RELATED: From Downton to Downfall: How allegations against Aaron Schock piled up

When Schock decorated his Capitol Hill offices in the style of Downton Abbey, the congressman’s supporters could dismiss it as the tone-deaf move of a kid who might have forgotten he’s from Peoria. Even if ethical questions were raised about who paid the decorator.

And Schock’s real estate transactions, involving political donors seemingly bent on giving him sweet deals, were slightly complicated, creating room for deniability — nothing wrong here, folks, move along.

Even Schock’s rides on donors’ private planes for personal trips and showering staffers with free weekends in New York and concert tickets, had to be examined closely to determine where he may have broken a law and where he was just foolish.

But this apparent mileage scam? Heck, anybody who ever drove a car for work could figure that one out. If you say one thing and your odometer says something really different, you’re fired.

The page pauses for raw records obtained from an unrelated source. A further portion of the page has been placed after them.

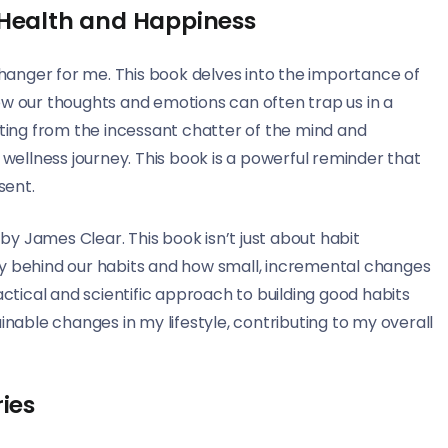
 Health and Happiness
anger for me. This book delves into the importance of
ow our thoughts and emotions can often trap us in a
cting from the incessant chatter of the mind and
ellness journey. This book is a powerful reminder that
sent.
y James Clear. This book isn’t just about habit
gy behind our habits and how small, incremental changes
actical and scientific approach to building good habits
ble changes in my lifestyle, contributing to my overall
ies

Everybody will now say Schock’s fall from grace is positively “Shakespearean” and everybody will be right. What a waste of a promising future.

Ten years ago, Aaron Schock, then 24 years old and already a state representative, was the boy wonder of Illinois politics. An occasional columnist for this paper at the time, Tom Roeser, declared Schock the “future of the GOP” and “mature beyond his years.” In no time at all, Roeser predicted, Schock would be elected to Congress.

But Roeser had been around. He wasn’t naïve. He ended his column with a prescient question: “Would Washington turn his young head?”

The best politicians possess two essential qualities — character and relatability. Schock, like many tumbling pols — we’re thinking Jesse Jackson Jr. — appears to have failed on both counts.

Hopping on a private plane on the taxpayers’ dime to catch a Bears game revealed a failure of character. Hobnobbing with royalty at Windsor Castle and dancing the tango in the streets of Buenos Aires revealed a failure of relatability. This was not Central Illinois.

We’re tempted to say Aaron Schock lost his way, but we’re not sure he ever knew his way. He first came to Washington in 2009, when he was just 26 years old, and confused it with a celebrity TV reality show.

On Tuesday, Schock quit the show. He would still be wise to lawyer up.